⚠️ Update: #Iran's internet blackout has entered day 16 as the measure continues in its third week, with the public cut off from international networks for 360 hours. Chosen influencers enjoy whitelisting while state media report a new wave of arrests targeting Starlink users.
@netblocks while their domestic networks are down, one of their root nameservers (c.nic.ir) has come back online, now hosted in .nl from what it looks like. I have also been seeing some various .ir IP blocks popping in and out of BGP over the last few days, but nothing with a domestic Iranian route from the looks of it
@iamdorkside @netblocks it wouldn't hurt if they could cite their info, it's not like BGP data is proprietary or anything. anybody with access to a BGP-speaking router or even just a public looking glass can verify network availability. much of the core infrastructure for the .ir TLD has been offline for weeks; this doesn't necessarily translate to the entire country being offline but does severely disrupt any sites under that TLD at the very least :/
@iamdorkside @netblocks of course, the visibility of Iranian networks from the outside is much different than the visibility from inside the country - from what I understand there are many privately addressed services inside the country that can only be reached from domestic ISPs. it is also very possible that domestic cellular providers have alternative routes & IP blocks that aren't flagged as Iranian, which may be difficult to spot from an external table view without a probe inside of the network. RIPE Atlas shows the vast majority of probes as offline for ~14 days, but a handful are still online.
@astraleureka
It would greatly help if @netblocks could stop obfuscating about what their methods are and what their data represents.
@iamdorkside @netblocks agreed, this sort of information should be clearly documented and verifiable by the public
@astraleureka @iamdorkside These are active probing metrics with around 10m visible endpoints per country.
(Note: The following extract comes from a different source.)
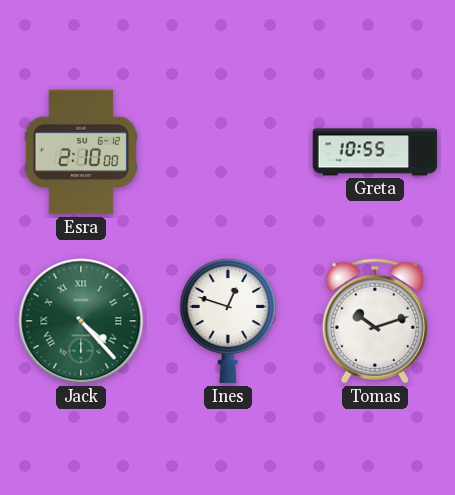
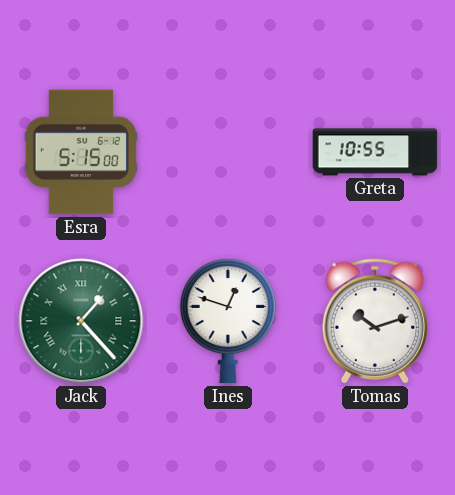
Esra: 2:10 -> 5:15
Jack: 4:23 -> 1:23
We built this because there was a need to help validate user reports a decade ago when the workflow was too reliant on user self-reports, which are hard to obtain and quantify during a shutdown. As the post says, this relates to internationally visible networks. It's great if others are looking to monitor the domestic intranet but that isn't in scope or technically viable from the outside.

@isik5 @astraleureka
Are you responding as a representative of @netblocks?
Someone should definitely be acknowledging that the methodology isn't transparent enough to be independently verifiable.

You also attempt to frame this as a technology oriented, neutral update yet it mentions the starlink arrests without mentioning how the devices ended up there.

If you're going to report on politically loaded details, omitting that context isn't neutrality. It's framing. You know, kind of how like how Alp thinks illegal settlements should have Internet services.

https://nitter.net/atoker/status/920174477983584256

@iamdorkside @astraleureka

Why shouldn't Gazans, North Koreans, Palestinians, Israelis, settlers, Iranians, or refugees have internet access, or any other civilian community for that matter?

We believe in the free flow of information as a tool to educate, break down barriers, as the best hope to develop a common understanding between communities that don't see eye to eye.

There isn't some hidden agenda here - the mission is to foster a free and open internet for its own sake.

@isik5 @astraleureka
Is it the official position of @netblocks that "israeli" settlers should have Internet?

@iamdorkside @astraleureka

The position of NetBlocks is that civilians are entitled to internet access regardless of political stance and collective restrictions on communications infrastructure are generally harmful.

That's a consistent human rights position, not an endorsement of any government. The forceful attempt to portray organisations as something they're not, or in which they have no interest, is the reason I try to avoid engaging in that Israel/Palestine/Iran debate. Good day.